Maine finally has a professional sport, and it is women’s football.
The Maine Freeze is in the Eastern Division of the NWFL (National Women’s Football League). The league was formed in August 2000, but this is the first season for the Maine Freeze.
USM is represented on the team by three students, an alumna, and a professor.
Allison Brooks, senior exercise physiology major, has been a cornerback for the Freeze for three weeks, but in the first exhibition game in Rochester two weeks ago she deflected a pass in the first play of the game.
Karen Mercier graduated from USM in 1997 with a bachelor’s degree in business administration. She is an offensive tackle for the Freeze, and has been with the team for nearly a year.
“After practicing for a year and building the team, it is exciting to play against people other than our own team,” she said.
Tyanita “Ty” Ferrell, sociology major, is a linebacker with extensive contact sport experience. She played rugby in New Zealand where, she explained, if the local team loses it is considered a “national emergency and people don’t go to work for two weeks.”
She has incredible spunk both on and off the field, and keeps the team in good spirits.
Sports medicine Professor Chris Beaudoin is a running back on the team, and her sports medicine background also helps her team in an athletic-trainer capacity, for instance, helping teammates tape ankles.
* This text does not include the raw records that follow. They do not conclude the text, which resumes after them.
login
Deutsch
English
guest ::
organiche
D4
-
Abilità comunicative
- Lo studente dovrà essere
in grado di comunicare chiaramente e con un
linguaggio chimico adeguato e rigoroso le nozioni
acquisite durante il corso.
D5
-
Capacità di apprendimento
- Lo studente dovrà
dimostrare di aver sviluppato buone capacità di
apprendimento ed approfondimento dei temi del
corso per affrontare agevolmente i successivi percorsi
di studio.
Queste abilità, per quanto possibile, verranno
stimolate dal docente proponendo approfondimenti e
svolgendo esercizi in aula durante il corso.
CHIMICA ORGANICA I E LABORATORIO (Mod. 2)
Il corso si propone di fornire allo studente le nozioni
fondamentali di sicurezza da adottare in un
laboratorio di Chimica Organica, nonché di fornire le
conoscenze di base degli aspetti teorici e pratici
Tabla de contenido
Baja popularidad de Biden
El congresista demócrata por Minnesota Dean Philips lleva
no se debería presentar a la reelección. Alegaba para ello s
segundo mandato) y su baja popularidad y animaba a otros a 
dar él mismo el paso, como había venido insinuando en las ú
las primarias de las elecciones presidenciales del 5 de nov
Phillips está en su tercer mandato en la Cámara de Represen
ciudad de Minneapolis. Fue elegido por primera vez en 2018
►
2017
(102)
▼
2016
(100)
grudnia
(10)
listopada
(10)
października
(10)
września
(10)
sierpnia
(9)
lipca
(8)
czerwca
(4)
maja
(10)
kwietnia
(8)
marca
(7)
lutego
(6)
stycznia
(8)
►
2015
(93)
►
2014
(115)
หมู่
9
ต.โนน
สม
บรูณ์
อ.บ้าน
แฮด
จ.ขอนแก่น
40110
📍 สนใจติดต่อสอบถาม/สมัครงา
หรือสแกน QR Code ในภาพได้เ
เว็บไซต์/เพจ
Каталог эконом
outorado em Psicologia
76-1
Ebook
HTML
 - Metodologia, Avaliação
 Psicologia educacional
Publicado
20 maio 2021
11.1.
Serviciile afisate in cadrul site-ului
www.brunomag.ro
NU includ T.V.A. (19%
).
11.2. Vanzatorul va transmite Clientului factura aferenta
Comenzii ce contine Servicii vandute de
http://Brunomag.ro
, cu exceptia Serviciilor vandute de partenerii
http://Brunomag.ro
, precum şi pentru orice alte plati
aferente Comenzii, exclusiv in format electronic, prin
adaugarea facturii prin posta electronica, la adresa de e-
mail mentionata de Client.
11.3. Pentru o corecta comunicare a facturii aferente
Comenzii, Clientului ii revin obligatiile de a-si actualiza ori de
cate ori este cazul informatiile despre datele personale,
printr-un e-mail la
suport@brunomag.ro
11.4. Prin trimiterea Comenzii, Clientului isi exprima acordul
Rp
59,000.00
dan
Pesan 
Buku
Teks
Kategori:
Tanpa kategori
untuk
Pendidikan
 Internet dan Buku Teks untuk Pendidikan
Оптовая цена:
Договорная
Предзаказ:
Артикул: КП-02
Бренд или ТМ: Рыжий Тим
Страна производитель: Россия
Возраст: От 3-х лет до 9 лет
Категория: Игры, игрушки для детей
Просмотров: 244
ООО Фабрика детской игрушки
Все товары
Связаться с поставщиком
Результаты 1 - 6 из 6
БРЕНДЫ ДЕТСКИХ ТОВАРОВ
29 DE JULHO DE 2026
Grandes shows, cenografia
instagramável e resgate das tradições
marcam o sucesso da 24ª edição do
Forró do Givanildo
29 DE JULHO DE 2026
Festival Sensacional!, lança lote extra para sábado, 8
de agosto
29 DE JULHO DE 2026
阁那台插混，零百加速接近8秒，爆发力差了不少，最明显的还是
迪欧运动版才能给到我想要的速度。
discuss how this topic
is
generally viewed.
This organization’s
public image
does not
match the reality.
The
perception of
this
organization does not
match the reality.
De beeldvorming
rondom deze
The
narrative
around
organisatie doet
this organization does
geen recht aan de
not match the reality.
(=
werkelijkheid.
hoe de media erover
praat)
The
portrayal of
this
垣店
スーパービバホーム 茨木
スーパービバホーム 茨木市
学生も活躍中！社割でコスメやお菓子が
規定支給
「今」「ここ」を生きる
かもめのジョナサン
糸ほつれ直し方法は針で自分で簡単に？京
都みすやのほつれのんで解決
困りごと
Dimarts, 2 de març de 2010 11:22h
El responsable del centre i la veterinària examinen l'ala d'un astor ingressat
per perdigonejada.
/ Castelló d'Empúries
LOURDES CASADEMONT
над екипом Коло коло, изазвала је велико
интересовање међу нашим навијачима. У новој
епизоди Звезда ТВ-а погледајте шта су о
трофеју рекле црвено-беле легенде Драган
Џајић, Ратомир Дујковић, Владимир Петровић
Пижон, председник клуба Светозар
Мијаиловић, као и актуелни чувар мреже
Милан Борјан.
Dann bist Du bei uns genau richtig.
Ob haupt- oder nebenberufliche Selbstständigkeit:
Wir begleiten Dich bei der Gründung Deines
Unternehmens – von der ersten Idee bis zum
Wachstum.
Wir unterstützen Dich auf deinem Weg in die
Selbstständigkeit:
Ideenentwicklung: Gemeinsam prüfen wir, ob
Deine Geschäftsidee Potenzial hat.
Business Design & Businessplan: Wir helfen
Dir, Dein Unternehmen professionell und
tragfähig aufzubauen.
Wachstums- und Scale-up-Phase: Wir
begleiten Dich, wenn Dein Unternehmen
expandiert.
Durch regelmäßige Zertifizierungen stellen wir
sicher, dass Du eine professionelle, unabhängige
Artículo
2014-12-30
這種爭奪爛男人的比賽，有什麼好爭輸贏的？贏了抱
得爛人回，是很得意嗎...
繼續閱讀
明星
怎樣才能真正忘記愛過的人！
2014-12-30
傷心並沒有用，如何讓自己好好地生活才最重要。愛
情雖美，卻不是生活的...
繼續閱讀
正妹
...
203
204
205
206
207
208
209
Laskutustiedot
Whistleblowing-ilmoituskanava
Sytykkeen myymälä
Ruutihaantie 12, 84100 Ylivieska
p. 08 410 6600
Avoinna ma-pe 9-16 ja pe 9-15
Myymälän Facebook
Kerry Kiernan, junior education major with intentions to enroll in the ETEP program and sociology, is a fullback for the Freeze. In 1986 she was the first girl in the state of Maine to play football on a boy’s high school team.
“I only did it because they said I couldn’t,” she remembers.
Kiernan also coaches for the Sanford Girls’ Little League, and is vice president of the division.
Kiernan feels strongly that this is a big step for women in athletics in Maine.
“I want peoples to know it has nothing to do with being butch, or sexual orientation. You can be a woman, a mom, feminine.
“When you put the pads on you are a football player, when you take them off you are a woman. Respect us as athletes, and it doesn’t matter what goes on in our own personal lives.